Auparavant, la direction du journal aura présenté le 2 décembre à la rédaction le plan de développement issu des idées développées par le processus Darwin, censée renouveler l’offre éditoriale. De son côté, les repreneurs du «Monde libre» doit présenter «d’ici quelques semaines» son projet industriel. Celui-ci risque d'être compliqué par le fait que Les Echos viennent de dénoncer leur contrat d'impression avec Le Monde imprimerie, après le départ effectif (ou annoncé dans le cas du JDD) de la plupart des autres titres qui y étaient fabriqués.

«Dés maintenant, et dans la perspective des investissements à faire, il nous appartient de veiller à ce que toutes les ressources soit mobilisées dans cette seule perspective et qu'en conséquence aucune dépense ne soit engagée sans un contrôle à priori, centralisé, et en cohérence avec la stratégie globale du groupe», écrivent encore Pierre Bergé, Xavier Niel et Matthieu Pigasse qui ont dépêché Michael Boukobza, ancien directeur général d’Illiad-Free pour «simplifier, fiabiliser et coordonner le processus d’engagement de toutes les dépenses du groupe».

En interne, plusieurs interlocuteurs rapprochent cette lettre, qui précise que «toute demande de prime» devra désormais être validée par le directeur financier et celui des ressources humaines, d’une affaire qui avait agité le boulevard Blanqui fin septembre. Des rumeurs «insistantes» avaient couru assurant que l’encadrement du groupe se serait octroyé des primes «pouvant aller jusqu’à 50.000 euros» à l'occasion de la recapitalisation du groupe.
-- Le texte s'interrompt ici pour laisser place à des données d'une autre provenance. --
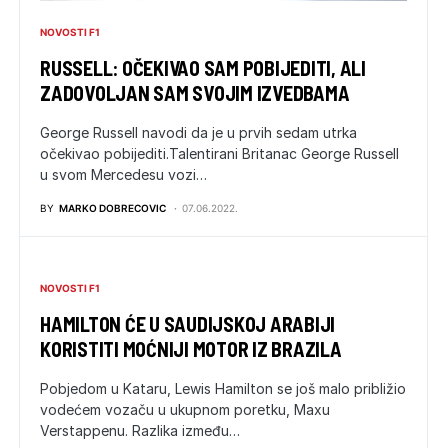
NOVOSTI F1
RUSSELL: OČEKIVAO SAM POBIJEDITI, ALI
ZADOVOLJAN SAM SVOJIM IZVEDBAMA
George Russell navodi da je u prvih sedam utrka
očekivao pobijediti.Talentirani Britanac George Russell
u svom Mercedesu vozi…
BY
MARKO DOBRECOVIC
07.06.2022.
NOVOSTI F1
HAMILTON ĆE U SAUDIJSKOJ ARABIJI
KORISTITI MOĆNIJI MOTOR IZ BRAZILA
Pobjedom u Kataru, Lewis Hamilton se još malo približio
vodećem vozaču u ukupnom poretku, Maxu
Verstappenu. Razlika između…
Dans une allocution prononcée devant le conseil de surveillance à cette époque, Eric Fottorino, s’était d’ailleurs félicité de cette «opération majeure [qui] n'aurait pu voir le jour et aboutir sans le profond travail de restructuration» mené avec David Guiraud, vice-président du directoire depuis deux ans et demi. «C'est précisément parce que la gestion a été assainie que nous avons pu attirer vers Le Monde plusieurs actionnaires potentiels de grande qualité», avait-il ajouté.
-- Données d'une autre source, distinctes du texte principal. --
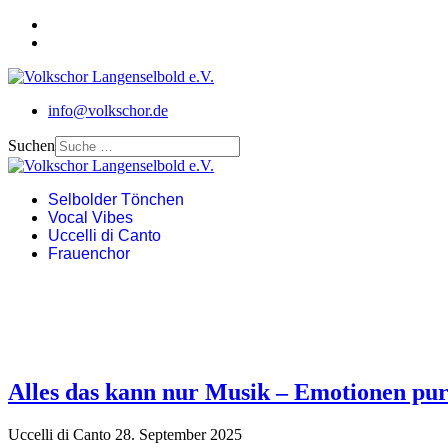
info@volkschor.de
Suchen
Selbolder Tönchen
Vocal Vibes
Uccelli di Canto
Frauenchor
Alles das kann nur Musik – Emotionen pur 
Uccelli di Canto
28. September 2025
L’intersyndicale CFDT, CGT et SNJ en avait saisi la direction lors du comité d’entreprise du 28 septembre. Celle-ci avait alors répondu qu’«il n’y a pas eu de prime à l’occasion de la recapitalisation et pas de ce montant», que les cadres dirigeants bénéficient de primes d’objectifs prévues dans leur contrat de travail, que pour 2010, sur la base des résultats, rien n’avait été attribué sur les critères quantitatifs mais qu’individuellement des primes «ne dépassant l’équivalent d‘un mois de salaire et en tout état de cause sont inférieures à 15 000 euros» avaient pu être attribuées.
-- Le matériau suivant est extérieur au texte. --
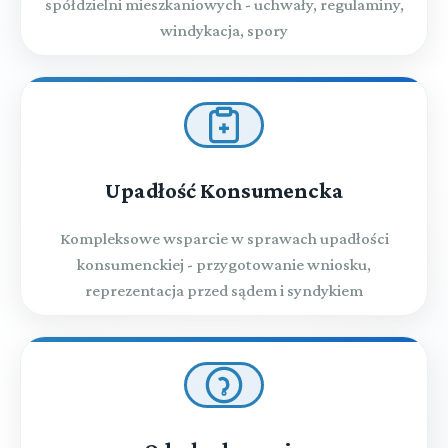
spółdzielni mieszkaniowych - uchwały, regulaminy,
windykacja, spory
Upadłość Konsumencka
Kompleksowe wsparcie w sprawach upadłości
konsumenckiej - przygotowanie wniosku,
reprezentacja przed sądem i syndykiem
Dans le compte-rendu qu’il avait envoyé aux membres de sa section, un responsable syndical du journal avait estimé que «les réponses apportées par le DRH ne nous ont pas paru totalement satisfaisantes. C’est pourquoi les élus du CE ont collectivement décidé de ne pas en rendre compte dans l’ensemble de l’entreprise. En revanche, il me paraît nécessaire d’informer les membres de la section. Ne serait que pour préciser que nous ne sommes pas resté inactifs, même si nous ne sommes pas dupes… sans possibilité, dans l’immédiat d’apporter des clarifications fiables.»